THE DATA Start Marker
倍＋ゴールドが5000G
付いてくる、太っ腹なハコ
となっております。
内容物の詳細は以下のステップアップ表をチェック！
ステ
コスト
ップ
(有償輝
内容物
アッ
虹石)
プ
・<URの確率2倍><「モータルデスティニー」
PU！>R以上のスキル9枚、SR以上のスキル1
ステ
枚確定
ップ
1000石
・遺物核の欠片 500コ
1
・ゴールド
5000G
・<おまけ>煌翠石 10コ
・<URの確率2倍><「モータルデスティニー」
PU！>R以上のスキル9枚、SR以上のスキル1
THE DATA End Marker
▶ [BRIEF]:
Your task is to reproduce all the data exactly as shown.

▶ [FINISHED EXERCISE]:
倍＋ゴールドが5000G
付いてくる、太っ腹なハコ
となっております。
内容物の詳細は以下のステップアップ表をチェック！
ステ
コスト
ップ
(有償輝
内容物
アッ
虹石)
プ
・<URの確率2倍><「モータルデスティニー」
PU！>R以上のスキル9枚、SR以上のスキル1
ステ
枚確定
ップ
1000石
・遺物核の欠片 500コ
1
・ゴールド
5000G
・<おまけ>煌翠石 10コ
・<URの確率2倍><「モータルデスティニー」
PU！>R以上のスキル9枚、SR以上のスキル1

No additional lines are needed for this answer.